Believe it or not, the quincentennial of the Protestant Reformation is nearly upon us: October 31, 2017. I hadn't given much thought to the history of the Reformation until someone unexpectedly gave me a book on the subject by Diarmaid MacCulloch.
If unaware of the precise date, most people correctly place the Reformation origin's in the middle of the Renaissance, when scientific reasoning began its ascent over the superstitious torpor that characterized medieval Europe- Galileo died shortly after Wittenberg in 1519. Given that the Reformation coincides with the end of the Dark Ages, one can be forgiven for assuming, as I did, that the Reformation was one of the agents of the subsequent enlightenment.
After reading MacCulloch, I realize that the Reformation was actually a reaction against Renaissance thinking and all its manifestations. The current Republican platform seems like a crazy patchwork of anti-science superstition, Dominionism, and Protestant Fundamentalism. Many ascribe it to a coalition of corporation-conservative deregulation fetishists and social-conservatives nostalgic for a pre-civil-rights southern American lifestyle. But I disagree. I believe this Republican platform was conceived in Geneva Switzerland almost 500 years ago and has changed very little since then.

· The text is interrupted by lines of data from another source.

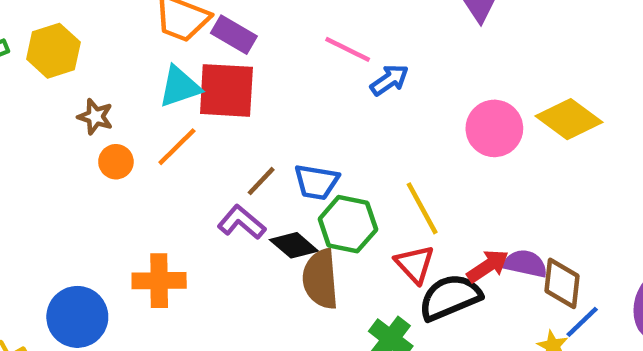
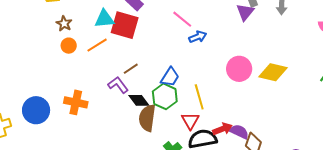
yellow diamond: (569, 119) -> (273, 72), turned -36
blue trapezoid: (316, 182) -> (170, 77), moved, turned -80

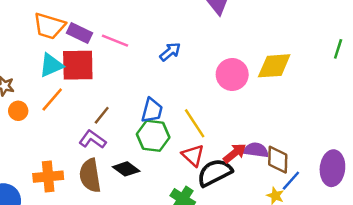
pink line: (182, 19) -> (115, 41), moved
black diamond: (139, 100) -> (126, 169), moved
brown semicircle: (147, 118) -> (90, 176), moved

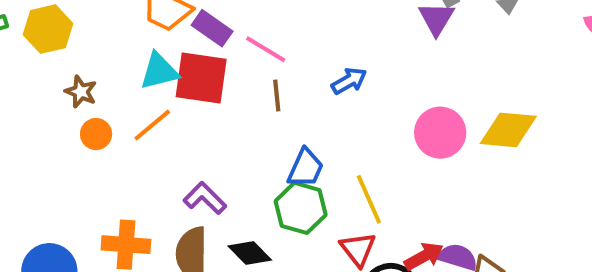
brown line: (102, 115) -> (277, 95), moved, turned -54

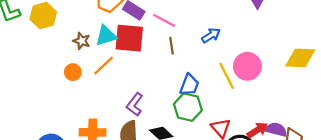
brown star: (81, 92) -> (82, 41), moved
pink circle: (440, 133) -> (247, 66), moved
purple L-shape: (205, 198) -> (135, 104), turned -95
yellow line: (369, 199) -> (227, 76), moved

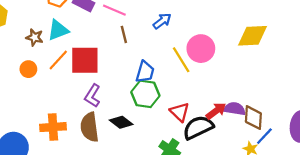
red square: (129, 38) -> (85, 60), moved

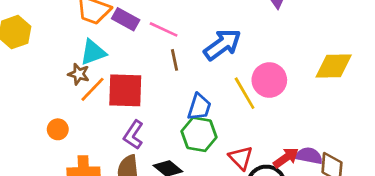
blue arrow: (162, 21) -> (222, 45), size x1.6
brown star: (35, 37) -> (79, 74), moved
orange circle: (28, 69) -> (58, 129), moved

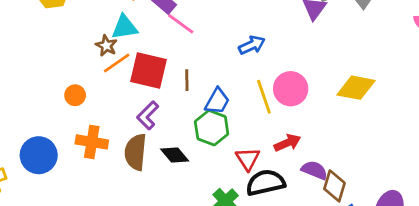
pink line: (164, 29) -> (181, 24), moved
blue arrow: (222, 45) -> (252, 45), size x0.7
brown line: (175, 60) -> (187, 80), moved
red arrow: (286, 158) -> (287, 143), moved

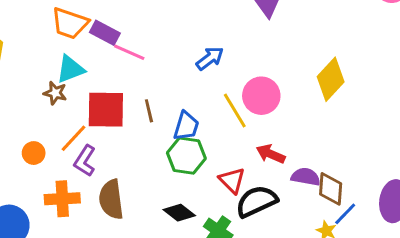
orange line: (117, 63) -> (73, 138), moved
yellow diamond: (356, 88) -> (331, 79), turned -45
purple L-shape: (148, 115) -> (85, 161), moved
red arrow: (287, 143) -> (271, 154), turned -120
black diamond: (175, 155) -> (179, 213), moved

So at least in one odious claim by the Christian Right is accurate: America was founded by theocrats whose values are embodied today by Michele Bachmann and Rick Perry. These founders risked their lives to flee Europe, where Renaissance Humanism was evolving into the Age of Enlightenment, and establish a Dominionist colony dedicated to the Glory of God on the shores of Plymouth Harbor. And Europe has been sending its whackjobs here ever since. Europe may have its share of Nazis and other regressive Nationalists, but the experience of Fundamentalist Protestantism is ours alone. Those of us whose forebears were duped by the democratic ideals expressed by Thomas Jefferson, John Adams and an entirely different vision for America are mere interlopers.